====== Extracted records ======

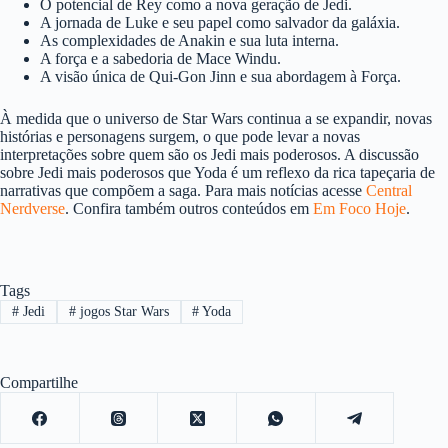
O potencial de Rey como a nova geração de Jedi.
A jornada de Luke e seu papel como salvador da galáxia.
As complexidades de Anakin e sua luta interna.
A força e a sabedoria de Mace Windu.
A visão única de Qui-Gon Jinn e sua abordagem à Força.
À medida que o universo de Star Wars continua a se expandir, novas
histórias e personagens surgem, o que pode levar a novas
interpretações sobre quem são os Jedi mais poderosos. A discussão
sobre Jedi mais poderosos que Yoda é um reflexo da rica tapeçaria de
narrativas que compõem a saga. Para mais notícias acesse
Central
Nerdverse
. Confira também outros conteúdos em
Em Foco Hoje
.
Tags
#
Jedi
#
jogos Star Wars
#
Yoda
Compartilhe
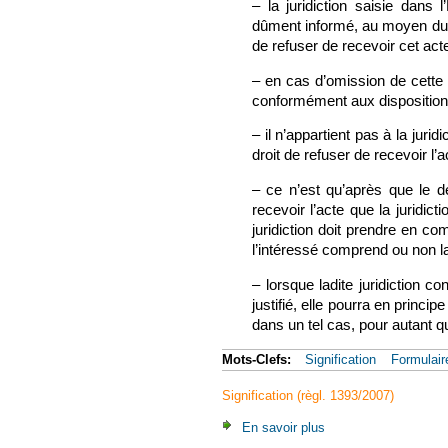
– la juridiction saisie dans 
dûment informé, au moyen du fo
de refuser de recevoir cet act
– en cas d’omission de cette f
conformément aux dispositions
– il n’appartient pas à la jurid
droit de refuser de recevoir l’a
– ce n’est qu’après que le de
recevoir l’acte que la juridict
juridiction doit prendre en co
l’intéressé comprend ou non la 
– lorsque ladite juridiction co
justifié, elle pourra en princi
dans un tel cas, pour autant qu
Mots-Clefs:
Signification
Formulair
Signification (règl. 1393/2007)
En savoir plus
à propos de CJUE, 28 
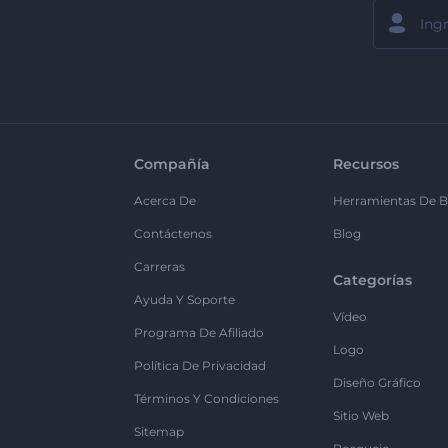
Compañía
Recursos
Acerca De
Herramientas De B
Contáctenos
Blog
Carreras
Categorías
Ayuda Y Soporte
Vídeo
Programa De Afiliado
Logo
Política De Privacidad
Diseño Gráfico
Términos Y Condiciones
Sitio Web
Sitemap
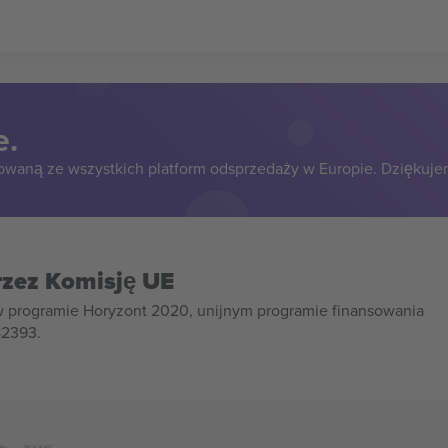
e.
owaną ze wszystkich platform odsprzedaży w Europie. Dziękuje
rzez Komisję UE
w programie Horyzont 2020, unijnym programie finansowania
82393.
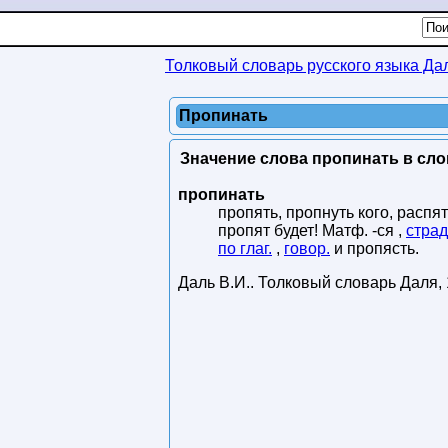
Толковый словарь русского языка Да
Пропинать
Значение слова пропинать в сло
пропинать
пропять, пропнуть кого, распя
пропят будет! Матф. -ся ,
страд
по глаг.
,
говор.
и пропясть.
Даль В.И.
.
Толковый словарь Даля
,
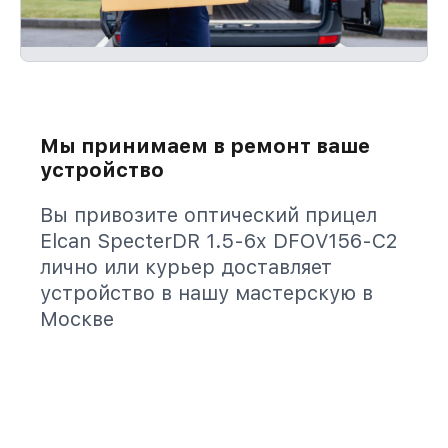
Мы принимаем в ремонт ваше
устройство
Вы привозите оптический прицел
Elcan SpecterDR 1.5-6x DFOV156-C2
лично или курьер доставляет
устройство в нашу мастерскую в
Москве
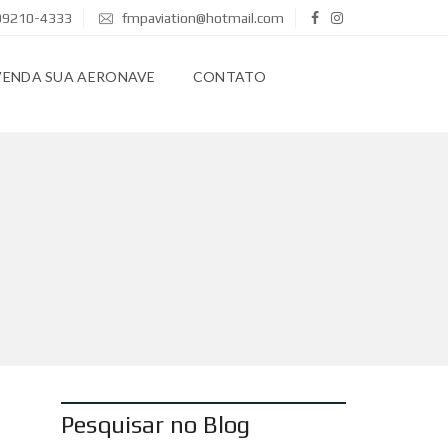
 99210-4333
fmpaviation@hotmail.com
VENDA SUA AERONAVE
CONTATO
Pesquisar no Blog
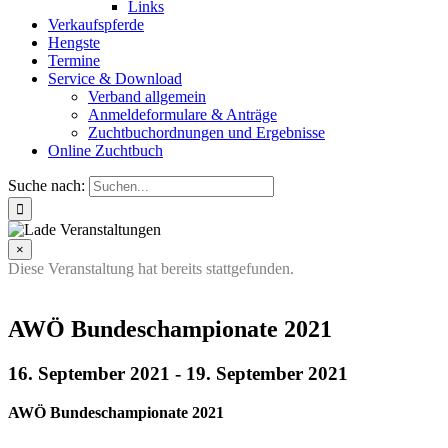
Links
Verkaufspferde
Hengste
Termine
Service & Download
Verband allgemein
Anmeldeformulare & Anträge
Zuchtbuchordnungen und Ergebnisse
Online Zuchtbuch
Suche nach:
×
Diese Veranstaltung hat bereits stattgefunden.
AWÖ Bundeschampionate 2021
16. September 2021
-
19. September 2021
AWÖ Bundeschampionate 2021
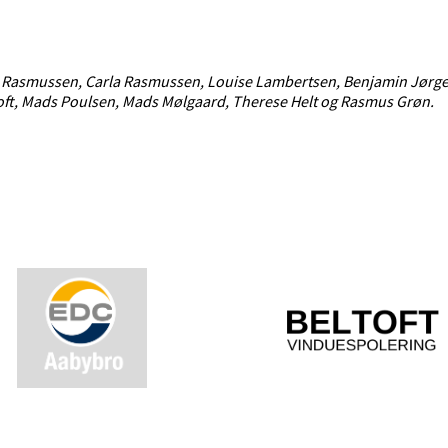
en Rasmussen, Carla Rasmussen, Louise Lambertsen, Benjamin Jør
ft, Mads Poulsen, Mads Mølgaard, Therese Helt og Rasmus Grøn.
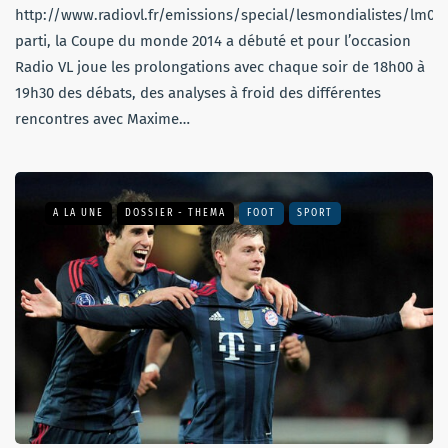
http://www.radiovl.fr/emissions/special/lesmondialistes/lm03
parti, la Coupe du monde 2014 a débuté et pour l’occasion
Radio VL joue les prolongations avec chaque soir de 18h00 à
19h30 des débats, des analyses à froid des différentes
rencontres avec Maxime…
A LA UNE
DOSSIER - THEMA
FOOT
SPORT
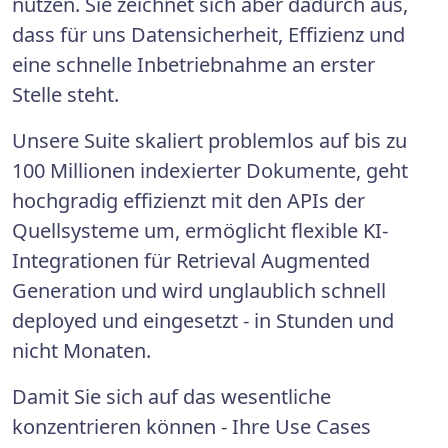
nutzen. Sie zeichnet sich aber dadurch aus,
dass für uns Datensicherheit, Effizienz und
eine schnelle Inbetriebnahme an erster
Stelle steht.
Unsere Suite skaliert problemlos auf bis zu
100 Millionen indexierter Dokumente, geht
hochgradig effizienzt mit den APIs der
Quellsysteme um, ermöglicht flexible KI-
Integrationen für Retrieval Augmented
Generation und wird unglaublich schnell
deployed und eingesetzt - in Stunden und
nicht Monaten.
Damit Sie sich auf das wesentliche
konzentrieren können - Ihre Use Cases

======

### Your goal
Each line in the data that holds the string "Jedi" should be found and copied.

### Response area
O potencial de Rey como a nova geração de Jedi.
interpretações sobre quem são os Jedi mais poderosos. A discussão
sobre Jedi mais poderosos que Yoda é um reflexo da rica tapeçaria de
Jedi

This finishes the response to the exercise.